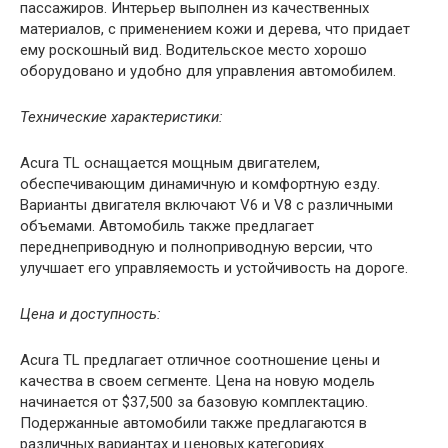
пассажиров. Интерьер выполнен из качественных
материалов, с применением кожи и дерева, что придает
ему роскошный вид. Водительское место хорошо
оборудовано и удобно для управления автомобилем.
Технические характеристики:
Acura TL оснащается мощным двигателем,
обеспечивающим динамичную и комфортную езду.
Варианты двигателя включают V6 и V8 с различными
объемами. Автомобиль также предлагает
переднеприводную и полноприводную версии, что
улучшает его управляемость и устойчивость на дороге.
Цена и доступность:
Acura TL предлагает отличное соотношение цены и
качества в своем сегменте. Цена на новую модель
начинается от $37,500 за базовую комплектацию.
Подержанные автомобили также предлагаются в
различных вариантах и ценовых категориях.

- - - - -

EXERCISE BRIEF: Among the records above, which lines hold the word "также"? Copy each one.

WORKED SOLUTION:
объемами. Автомобиль также предлагает
Подержанные автомобили также предлагаются в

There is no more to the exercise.